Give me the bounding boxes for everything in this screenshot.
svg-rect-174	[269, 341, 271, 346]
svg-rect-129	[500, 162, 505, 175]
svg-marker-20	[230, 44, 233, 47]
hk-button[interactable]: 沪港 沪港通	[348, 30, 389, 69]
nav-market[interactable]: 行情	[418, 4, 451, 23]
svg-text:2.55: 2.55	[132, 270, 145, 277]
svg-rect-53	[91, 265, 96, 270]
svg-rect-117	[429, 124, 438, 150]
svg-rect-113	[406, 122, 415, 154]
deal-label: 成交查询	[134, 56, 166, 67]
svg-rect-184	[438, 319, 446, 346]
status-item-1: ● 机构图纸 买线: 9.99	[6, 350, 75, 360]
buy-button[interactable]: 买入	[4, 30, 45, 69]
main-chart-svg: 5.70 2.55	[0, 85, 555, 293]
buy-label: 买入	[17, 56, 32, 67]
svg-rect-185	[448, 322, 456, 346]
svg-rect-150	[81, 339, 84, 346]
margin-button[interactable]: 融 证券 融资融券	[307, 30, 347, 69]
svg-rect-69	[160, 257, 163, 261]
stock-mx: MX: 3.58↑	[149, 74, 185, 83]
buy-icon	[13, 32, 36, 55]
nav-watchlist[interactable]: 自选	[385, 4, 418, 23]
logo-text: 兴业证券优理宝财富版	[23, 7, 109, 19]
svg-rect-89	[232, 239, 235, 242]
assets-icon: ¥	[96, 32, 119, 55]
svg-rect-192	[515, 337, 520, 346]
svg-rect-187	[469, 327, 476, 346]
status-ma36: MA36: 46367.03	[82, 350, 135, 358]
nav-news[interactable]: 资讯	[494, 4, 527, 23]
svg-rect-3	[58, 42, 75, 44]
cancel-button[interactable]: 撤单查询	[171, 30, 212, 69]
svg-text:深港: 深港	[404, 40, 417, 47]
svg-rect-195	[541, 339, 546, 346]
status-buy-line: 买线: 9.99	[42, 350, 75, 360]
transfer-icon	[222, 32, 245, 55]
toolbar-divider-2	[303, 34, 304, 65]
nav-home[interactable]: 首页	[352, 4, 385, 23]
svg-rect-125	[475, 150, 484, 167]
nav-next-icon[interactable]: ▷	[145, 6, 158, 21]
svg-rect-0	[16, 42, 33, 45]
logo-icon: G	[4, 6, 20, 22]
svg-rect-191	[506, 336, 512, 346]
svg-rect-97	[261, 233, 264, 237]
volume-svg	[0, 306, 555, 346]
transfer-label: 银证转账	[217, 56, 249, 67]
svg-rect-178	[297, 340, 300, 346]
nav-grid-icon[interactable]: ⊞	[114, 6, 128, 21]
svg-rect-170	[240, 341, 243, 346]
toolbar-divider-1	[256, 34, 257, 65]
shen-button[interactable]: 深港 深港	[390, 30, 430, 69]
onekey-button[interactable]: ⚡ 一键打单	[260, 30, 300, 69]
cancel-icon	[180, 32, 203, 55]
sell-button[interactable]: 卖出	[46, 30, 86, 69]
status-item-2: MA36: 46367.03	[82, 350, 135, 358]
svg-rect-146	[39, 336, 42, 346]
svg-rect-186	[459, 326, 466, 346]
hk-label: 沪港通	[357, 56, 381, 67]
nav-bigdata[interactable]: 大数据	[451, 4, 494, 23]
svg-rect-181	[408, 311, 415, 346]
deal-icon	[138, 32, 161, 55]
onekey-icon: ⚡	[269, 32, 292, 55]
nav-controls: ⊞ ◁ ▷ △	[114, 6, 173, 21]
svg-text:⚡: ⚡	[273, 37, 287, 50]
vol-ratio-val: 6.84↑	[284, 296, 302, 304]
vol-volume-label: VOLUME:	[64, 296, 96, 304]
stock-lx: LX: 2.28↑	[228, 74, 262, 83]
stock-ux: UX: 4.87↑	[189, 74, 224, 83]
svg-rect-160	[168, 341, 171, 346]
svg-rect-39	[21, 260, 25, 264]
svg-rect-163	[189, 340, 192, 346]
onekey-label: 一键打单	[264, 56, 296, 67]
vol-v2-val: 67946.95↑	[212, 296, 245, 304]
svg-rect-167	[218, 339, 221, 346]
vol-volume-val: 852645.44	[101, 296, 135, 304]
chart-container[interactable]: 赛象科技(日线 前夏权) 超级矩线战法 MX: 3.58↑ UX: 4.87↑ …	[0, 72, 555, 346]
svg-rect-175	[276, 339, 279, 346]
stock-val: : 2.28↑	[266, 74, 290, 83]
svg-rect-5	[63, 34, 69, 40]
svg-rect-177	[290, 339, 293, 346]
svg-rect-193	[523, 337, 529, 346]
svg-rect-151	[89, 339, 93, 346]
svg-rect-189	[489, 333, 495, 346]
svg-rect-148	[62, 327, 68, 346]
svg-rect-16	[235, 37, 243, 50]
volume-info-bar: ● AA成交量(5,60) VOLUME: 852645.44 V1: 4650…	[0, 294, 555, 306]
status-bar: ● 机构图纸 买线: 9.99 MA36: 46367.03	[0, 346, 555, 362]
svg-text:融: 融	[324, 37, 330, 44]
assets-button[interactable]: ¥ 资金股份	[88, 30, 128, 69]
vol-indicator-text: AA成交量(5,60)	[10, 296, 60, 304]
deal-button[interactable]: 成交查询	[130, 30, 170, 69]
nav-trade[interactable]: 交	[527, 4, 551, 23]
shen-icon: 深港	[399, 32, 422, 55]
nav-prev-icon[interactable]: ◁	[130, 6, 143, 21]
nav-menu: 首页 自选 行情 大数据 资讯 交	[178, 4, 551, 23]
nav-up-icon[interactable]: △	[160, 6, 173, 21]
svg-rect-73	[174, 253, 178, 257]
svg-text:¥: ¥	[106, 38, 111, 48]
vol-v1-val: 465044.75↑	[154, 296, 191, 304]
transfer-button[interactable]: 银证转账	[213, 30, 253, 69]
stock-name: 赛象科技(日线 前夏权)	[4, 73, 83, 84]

**THE PROBLEM**. Please state how many lines hold the string "icon" in the listing above, giving the figure alone.

**SOLUTION TO THIS PROBLEM**. 12